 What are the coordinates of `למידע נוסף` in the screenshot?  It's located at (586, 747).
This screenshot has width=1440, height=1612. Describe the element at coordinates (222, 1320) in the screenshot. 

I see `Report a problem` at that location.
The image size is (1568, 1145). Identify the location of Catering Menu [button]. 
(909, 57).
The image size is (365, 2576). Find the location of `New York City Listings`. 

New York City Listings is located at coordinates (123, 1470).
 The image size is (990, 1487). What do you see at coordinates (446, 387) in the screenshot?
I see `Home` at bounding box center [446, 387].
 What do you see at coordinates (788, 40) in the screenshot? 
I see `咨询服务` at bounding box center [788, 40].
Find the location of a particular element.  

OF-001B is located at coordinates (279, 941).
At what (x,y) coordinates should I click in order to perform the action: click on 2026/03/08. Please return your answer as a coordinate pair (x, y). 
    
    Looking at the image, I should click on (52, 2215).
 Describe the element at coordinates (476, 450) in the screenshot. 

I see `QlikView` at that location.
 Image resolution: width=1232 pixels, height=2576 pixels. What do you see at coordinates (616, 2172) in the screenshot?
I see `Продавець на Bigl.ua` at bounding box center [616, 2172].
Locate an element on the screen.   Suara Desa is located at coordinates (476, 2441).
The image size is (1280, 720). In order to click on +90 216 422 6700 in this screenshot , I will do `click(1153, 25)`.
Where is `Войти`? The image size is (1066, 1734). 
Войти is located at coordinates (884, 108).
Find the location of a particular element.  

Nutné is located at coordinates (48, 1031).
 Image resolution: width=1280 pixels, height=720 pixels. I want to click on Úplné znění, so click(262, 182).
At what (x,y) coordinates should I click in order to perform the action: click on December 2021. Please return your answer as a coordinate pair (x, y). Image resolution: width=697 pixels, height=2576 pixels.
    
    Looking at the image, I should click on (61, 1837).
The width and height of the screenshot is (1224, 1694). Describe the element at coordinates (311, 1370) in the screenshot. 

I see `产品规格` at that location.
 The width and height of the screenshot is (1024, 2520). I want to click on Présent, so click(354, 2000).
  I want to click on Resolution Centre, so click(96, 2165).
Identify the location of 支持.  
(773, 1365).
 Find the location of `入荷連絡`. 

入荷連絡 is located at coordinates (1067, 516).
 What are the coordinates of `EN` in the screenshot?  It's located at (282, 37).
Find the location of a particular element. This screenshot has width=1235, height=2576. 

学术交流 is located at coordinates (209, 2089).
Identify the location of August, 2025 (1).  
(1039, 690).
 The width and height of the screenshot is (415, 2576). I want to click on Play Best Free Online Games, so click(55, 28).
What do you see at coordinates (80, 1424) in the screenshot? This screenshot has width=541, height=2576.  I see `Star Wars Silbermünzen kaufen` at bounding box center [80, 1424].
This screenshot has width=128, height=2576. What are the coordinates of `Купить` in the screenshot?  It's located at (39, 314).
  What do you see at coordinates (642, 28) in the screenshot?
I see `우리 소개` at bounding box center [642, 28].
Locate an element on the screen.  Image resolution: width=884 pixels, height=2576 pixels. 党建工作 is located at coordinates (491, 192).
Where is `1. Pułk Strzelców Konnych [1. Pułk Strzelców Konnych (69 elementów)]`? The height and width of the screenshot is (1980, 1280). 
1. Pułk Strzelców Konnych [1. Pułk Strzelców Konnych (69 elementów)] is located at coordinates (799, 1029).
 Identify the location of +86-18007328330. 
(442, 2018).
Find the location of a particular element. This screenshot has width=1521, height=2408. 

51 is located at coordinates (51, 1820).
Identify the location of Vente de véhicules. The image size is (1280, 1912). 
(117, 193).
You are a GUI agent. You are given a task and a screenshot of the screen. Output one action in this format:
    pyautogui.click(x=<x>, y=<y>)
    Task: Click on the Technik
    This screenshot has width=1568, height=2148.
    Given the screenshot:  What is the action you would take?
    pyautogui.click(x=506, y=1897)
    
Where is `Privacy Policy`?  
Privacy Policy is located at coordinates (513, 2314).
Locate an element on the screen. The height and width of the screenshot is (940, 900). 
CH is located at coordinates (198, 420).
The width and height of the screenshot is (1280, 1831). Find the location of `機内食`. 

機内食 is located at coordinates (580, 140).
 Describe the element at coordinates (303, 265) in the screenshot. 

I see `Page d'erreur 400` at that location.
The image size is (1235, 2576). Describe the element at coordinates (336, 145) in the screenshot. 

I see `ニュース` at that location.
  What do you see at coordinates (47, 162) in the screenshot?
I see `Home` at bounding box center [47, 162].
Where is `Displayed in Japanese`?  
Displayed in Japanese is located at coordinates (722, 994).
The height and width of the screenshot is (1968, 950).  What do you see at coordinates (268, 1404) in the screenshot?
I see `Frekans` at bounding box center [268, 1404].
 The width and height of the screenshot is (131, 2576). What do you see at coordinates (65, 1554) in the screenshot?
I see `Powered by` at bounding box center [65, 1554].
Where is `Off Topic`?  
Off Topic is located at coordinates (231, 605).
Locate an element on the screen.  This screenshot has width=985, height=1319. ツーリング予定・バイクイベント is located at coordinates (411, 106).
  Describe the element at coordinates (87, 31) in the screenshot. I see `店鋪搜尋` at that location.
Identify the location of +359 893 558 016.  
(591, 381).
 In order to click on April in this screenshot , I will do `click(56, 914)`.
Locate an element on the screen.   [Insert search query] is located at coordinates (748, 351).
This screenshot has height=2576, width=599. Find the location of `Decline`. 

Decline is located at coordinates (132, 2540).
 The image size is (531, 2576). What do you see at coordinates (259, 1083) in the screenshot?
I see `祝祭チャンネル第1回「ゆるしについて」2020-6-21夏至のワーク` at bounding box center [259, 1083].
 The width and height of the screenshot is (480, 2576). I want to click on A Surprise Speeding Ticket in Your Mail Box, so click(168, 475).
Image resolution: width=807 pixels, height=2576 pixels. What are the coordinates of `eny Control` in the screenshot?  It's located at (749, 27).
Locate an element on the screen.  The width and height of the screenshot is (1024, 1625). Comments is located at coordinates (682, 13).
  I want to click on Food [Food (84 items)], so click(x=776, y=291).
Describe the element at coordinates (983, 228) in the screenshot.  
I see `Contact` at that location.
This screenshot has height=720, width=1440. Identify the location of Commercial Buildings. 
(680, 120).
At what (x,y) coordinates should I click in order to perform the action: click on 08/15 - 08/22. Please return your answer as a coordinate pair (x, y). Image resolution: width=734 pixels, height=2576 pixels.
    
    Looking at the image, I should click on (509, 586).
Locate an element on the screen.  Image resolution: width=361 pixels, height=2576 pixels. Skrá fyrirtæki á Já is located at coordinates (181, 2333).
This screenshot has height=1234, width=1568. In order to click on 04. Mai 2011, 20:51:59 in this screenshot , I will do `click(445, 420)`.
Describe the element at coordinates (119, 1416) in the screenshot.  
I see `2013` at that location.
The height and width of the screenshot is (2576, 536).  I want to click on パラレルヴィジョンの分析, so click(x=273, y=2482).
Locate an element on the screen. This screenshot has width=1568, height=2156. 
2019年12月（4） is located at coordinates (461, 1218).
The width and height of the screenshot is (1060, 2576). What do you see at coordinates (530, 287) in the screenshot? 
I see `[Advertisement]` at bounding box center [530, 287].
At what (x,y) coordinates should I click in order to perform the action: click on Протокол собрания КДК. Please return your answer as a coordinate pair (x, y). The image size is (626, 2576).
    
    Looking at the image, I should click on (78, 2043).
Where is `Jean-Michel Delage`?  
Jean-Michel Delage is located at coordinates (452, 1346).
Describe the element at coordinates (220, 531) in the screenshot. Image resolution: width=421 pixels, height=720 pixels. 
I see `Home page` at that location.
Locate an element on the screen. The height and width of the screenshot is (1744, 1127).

* [Exercise objective]:
Go through the data and gather every line that holds "will".

* [Response to this exercise]:
The image size is (1280, 720). In order to click on +90 216 422 6700 in this screenshot , I will do `click(1153, 25)`.
 In order to click on April in this screenshot , I will do `click(56, 914)`.
This screenshot has height=1234, width=1568. In order to click on 04. Mai 2011, 20:51:59 in this screenshot , I will do `click(445, 420)`.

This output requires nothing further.